What's your benchmark result?

I want to know how my benchmark result compared to others in the real world, and if they are really good so I can try to do better. And what is the limitation of this benchmark test?
I would like to hear tips and tricks to get the best (Besides the clear practices), and your display type, display interface, MCU, and any other relative information. Mine is :

MCU: STM32 H7
Display: Ili9488
Display interface: FMC, DBI type B 16-bit RGB565.
GPU: GPU is enabled in the config file, and regular DMA is used to transfer data pixels to FMC display interface.
Compiler optimization: -O2 (“Optimize More”).
bufffers: 2 buffers, with size = DISP_HOR_RES * 70.

picture

1 Like

Wow, these are pretty good results!

1 Like

Hi, I’ve managed to get 143 FPS (weighted) on STM32F746-Discovery board.

My setup:

  • Core: Cortex-M7
  • System clock: 200MHz
  • SDRAM clock: 100MHz
  • Lvgl buffer located in DTCMRAM (64KB)
  • LCD 480x272 driven by LTDC with framebuffer in SDRAM
  • ICache & DCache enabled
  • buffer flushing by DMA2D
  • ‘-Os’ code optimization

Video:

Code:

1 Like

Wow, very nice!

How did moving the LVGL buffer to DTCMRAM affect the performance?
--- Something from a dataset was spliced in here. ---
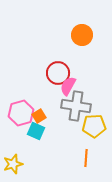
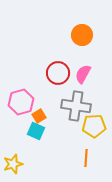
pink semicircle: moved 15 px right, 12 px up
pink hexagon: moved 11 px up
Is is slower in “normal RAM”?

Actually it looks like there is no difference comparing to “normal RAM” but DTCMRAM is not cachable, so I don’t have to bother with invalidating cache when using DMA2D :wink:
With ‘-O3’ optimization it gets even more FPS: 167, but that’s obvious.
Anyway I’m happy with that performance :wink:

1 Like

I wanted to share my experience here as well.
Warning: wall of text ahead, but I hope people may find this useful.

I am using a custom board with STM32H723 @ 550 MHz, with 16 MiB SDRAM at 130 MHz
Display: 800x480 24-bit parallel via LTDC
LVGL release 8.3.11

lv_demo_benchmark FPS: 82
Bonus feature: Adaptive refresh rate (!!)
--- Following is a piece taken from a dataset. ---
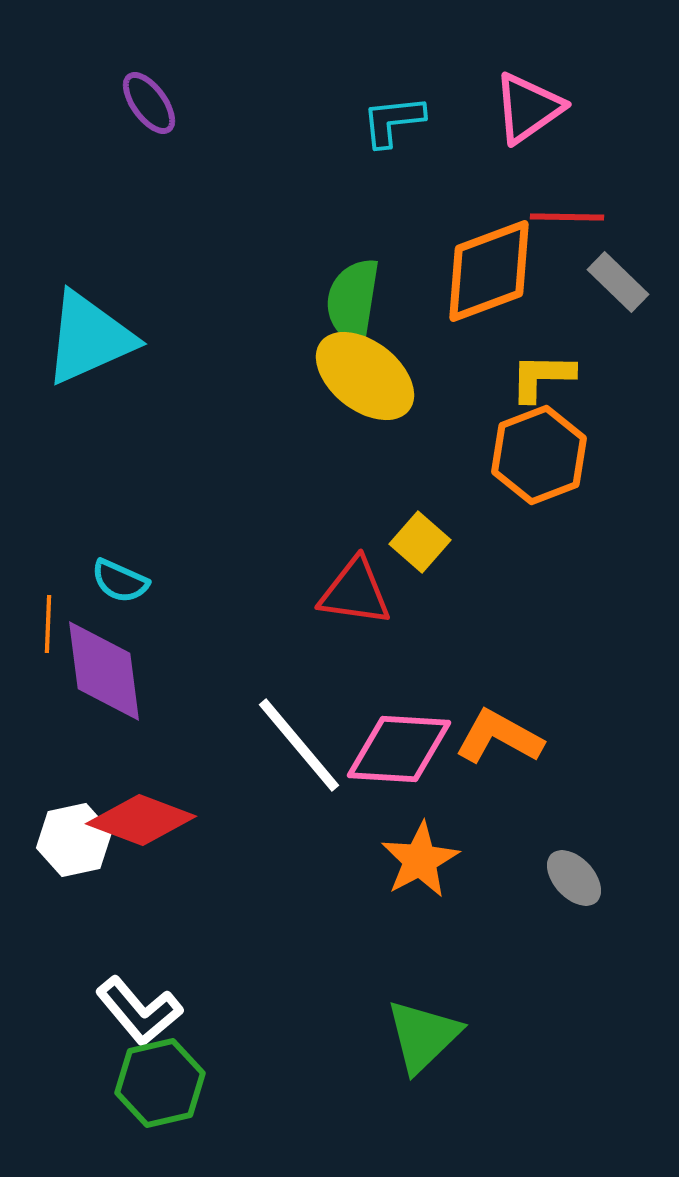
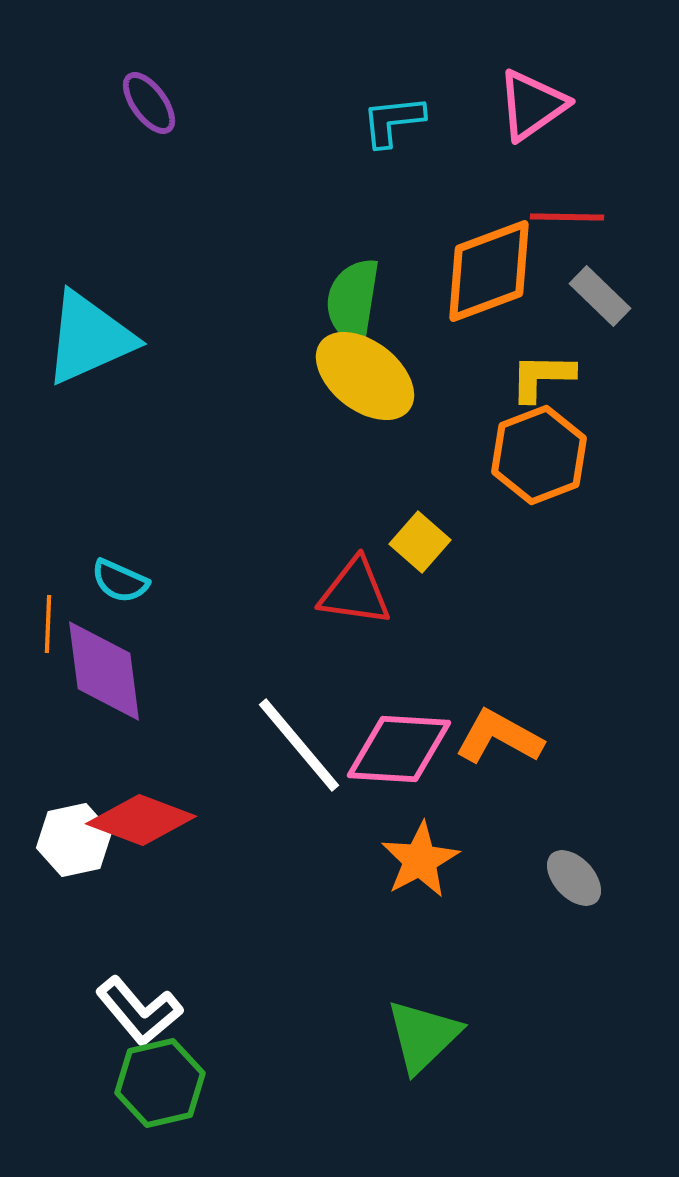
pink triangle: moved 4 px right, 3 px up
gray rectangle: moved 18 px left, 14 px down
The main bottleneck is SDRAM bandwidth
Currently using ARGB8888 everywhere, because the LVGL DMA2D implementation does not support RGB888. Since we are bandwidth limited, RGB888 support would most likely improve performance by another 25%. We could disable DMA2D, but we want to be able to give CPU time to other RTOS tasks while rendering (semaphore in wait_cb).

Buffers
Dual SRAM buffers for LVGL+DMA2D rendering (800*40 pixels).
AND
Dual framebuffers in external SDRAM (offset by 4 MiB, so they are placed in different internal banks). Not only does this result in tear-free rendering but actually improves worst-case performance (full-screen updates) when compared to a single framebuffer (see: AN4861 4.5.3). There is a catch though, see below.

Flush with MDMA
DMA2D is already in use for rendering, but we still want to copy in parallel. So we use MDMA.
The MDMA “repeated block transfer” is perfectly suited to do a 2D copy, started in the flush_cb.
The burst size should be set to some higher value, e.g. MDMA_DEST_BURST_16BEATS, but be careful not to starve LTDC.

Catch
This setup does not seem to be directly supported by LVGL (2x internal buffer + 2x framebuffer).
The main problem seems to be, that after a buffer swap, some pixels will need to be copied between the two framebuffers in the external SDRAM to keep them in sync before rendering the next change. Since we are bandwidth limited, re-drawing the entire screen can actually give better performance than trying to re-use those pixels.

For this, we use:
lv_obj_invalidate(lv_scr_act()); → _lv_disp_refr_timer(NULL); and friends.
In a way, this is optimized for full screen redrawing (full-screen menu scrolling, etc.). But the disadvantage is less efficiency for small updates, and slowdown when there is a lot of overdraw. e.g. birthday date picker in widgets demo.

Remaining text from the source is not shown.